By analyzing existing cross correlation between Fox Factory Holding and China Automotive Systems, you can compare the effects of market volatilities on Fox Factory and China Automotive and check how they will diversify away market risk if combined in the same portfolio for a given time horizon. You can also utilize pair trading strategies of matching a long position in Fox Factory with a short position of China Automotive. Check out your portfolio center. Please also check ongoing floating volatility patterns of Fox Factory and China Automotive.
Diversification Opportunities for Fox Factory and China Automotive
-0.44 | Correlation Coefficient |
Very good diversification
The 3 months correlation between Fox and China is -0.44. Overlapping area represents the amount of risk that can be diversified away by holding Fox Factory Holding and China Automotive Systems in the same portfolio, assuming nothing else is changed. The correlation between historical prices or returns on China Automotive Systems and Fox Factory is a relative statistical measure of the degree to which these equity instruments tend to move together. The correlation coefficient measures the extent to which returns on Fox Factory Holding are associated (or correlated) with China Automotive. Values of the correlation coefficient range from -1 to +1, where. The correlation of zero (0) is possible when the price movement of China Automotive Systems has no effect on the direction of Fox Factory i.e., Fox Factory and China Automotive go up and down completely randomly.
Pair Corralation between Fox Factory and China Automotive
Given the investment horizon of 90 days Fox Factory Holding is expected to under-perform the China Automotive. But the stock apears to be less risky and, when comparing its historical volatility, Fox Factory Holding is 1.03 times less risky than China Automotive. The stock trades about -0.06 of its potential returns per unit of risk. The China Automotive Systems is currently generating about 0.09 of returns per unit of risk over similar time horizon. If you would invest 317.00 in China Automotive Systems on August 28, 2024 and sell it today you would earn a total of 118.00 from holding China Automotive Systems or generate 37.22% return on investment over 90 days.
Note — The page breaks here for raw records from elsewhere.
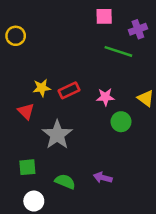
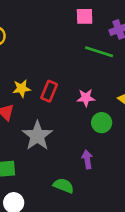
red rectangle: (69, 90) -> (49, 91), turned -42
purple arrow: (103, 178) -> (87, 159), moved, turned 66
green semicircle: (65, 182) -> (64, 186), moved

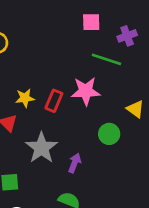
pink star: (86, 98) -> (86, 91), moved, size x1.5
purple arrow: (87, 159) -> (75, 163), moved, turned 30

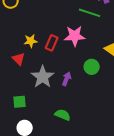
purple arrow: (75, 163) -> (67, 79), moved

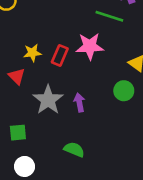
green circle: (92, 67) -> (124, 91), moved
purple arrow: (67, 79) -> (79, 102), turned -32

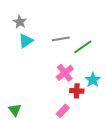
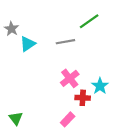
gray star: (20, 22) -> (11, 29), moved
green line: (83, 47) -> (89, 21), moved

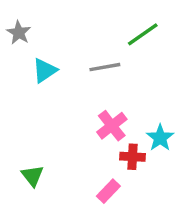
gray star: (11, 29) -> (19, 33), moved
green triangle: (16, 118) -> (33, 176), moved

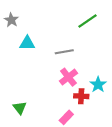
gray line: (105, 67) -> (64, 52), moved
cyan triangle: (45, 71) -> (27, 43), turned 35

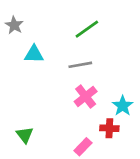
green line: (88, 21) -> (87, 29), moved
red cross: (81, 96) -> (109, 128), moved

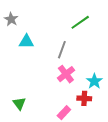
green line: (87, 29) -> (80, 22), moved
gray line: (80, 65) -> (62, 50), turned -60

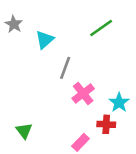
cyan triangle: (26, 42) -> (45, 40), moved, turned -42
gray line: (62, 50) -> (65, 68), moved

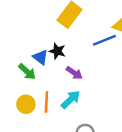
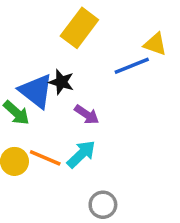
blue triangle: (40, 57) -> (36, 91), size x1.5
orange line: (46, 102) -> (45, 158), turned -70

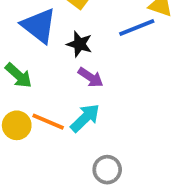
black star: (61, 82) -> (79, 44), moved
blue triangle: (36, 91) -> (39, 26), moved

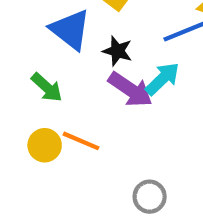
purple arrow: (91, 77) -> (130, 90), size x1.5
cyan arrow: (85, 118) -> (162, 79), moved

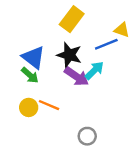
blue triangle: (70, 30) -> (33, 57), moved
black star: (117, 51) -> (69, 55), size x1.5

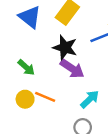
blue triangle: (33, 57) -> (30, 17), moved
cyan arrow: (94, 70) -> (90, 99), moved

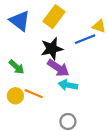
black star: (65, 47) -> (52, 49), turned -30
cyan arrow: (90, 99) -> (68, 85), moved, turned -126

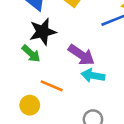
black star: (52, 49) -> (43, 32), moved
yellow circle: (15, 96) -> (30, 105), moved

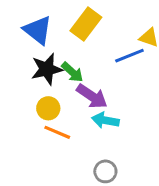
green arrow: (31, 54) -> (72, 72), moved
yellow circle: (30, 105) -> (48, 108), moved

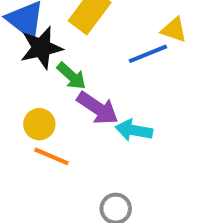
black star: (47, 69) -> (41, 48), moved
cyan arrow: (105, 120) -> (134, 130), moved

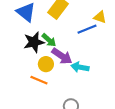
black star: (41, 48) -> (34, 42), moved
yellow circle: (39, 124) -> (46, 64), moved

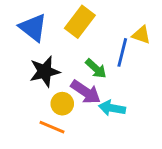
blue line: (87, 29) -> (122, 52), turned -54
green arrow: (49, 40) -> (96, 69), moved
Time Period | 3 Months [change] |
Direction | Moves Against |
Strength | Very Weak |
Accuracy | 100.0% |
Values | Daily Returns |
Fox Factory Holding vs. China Automotive Systems
Performance |
Timeline |
Fox Factory Holding |
China Automotive Systems |
Fox Factory and China Automotive Volatility Contrast
Predicted Return Density |
Returns |
Pair Trading with Fox Factory and China Automotive
The main advantage of trading using opposite Fox Factory and China Automotive positions is that it hedges away some unsystematic risk. Because of two separate transactions, even if Fox Factory position performs unexpectedly, China Automotive can make up some of the losses. Pair trading also minimizes risk from directional movements in the market. For example, if an entire industry or sector drops because of unexpected headlines, the short position in China Automotive will offset losses from the drop in China Automotive's long position.The idea behind Fox Factory Holding and China Automotive Systems pairs trading is to make the combined position market-neutral, meaning the overall market's direction will not affect its win or loss (or potential downside or upside). This can be achieved by designing a pairs trade with two highly correlated stocks or equities that operate in a similar space or sector, making it possible to obtain profits through simple and relatively low-risk investment.China Automotive vs. Dorman Products | China Automotive vs. Monro Muffler Brake | China Automotive vs. Standard Motor Products | China Automotive vs. Stoneridge |
Check out your portfolio center.Note that this page's information should be used as a complementary analysis to find the right mix of equity instruments to add to your existing portfolios or create a brand new portfolio. You can also try the Technical Analysis module to check basic technical indicators and analysis based on most latest market data.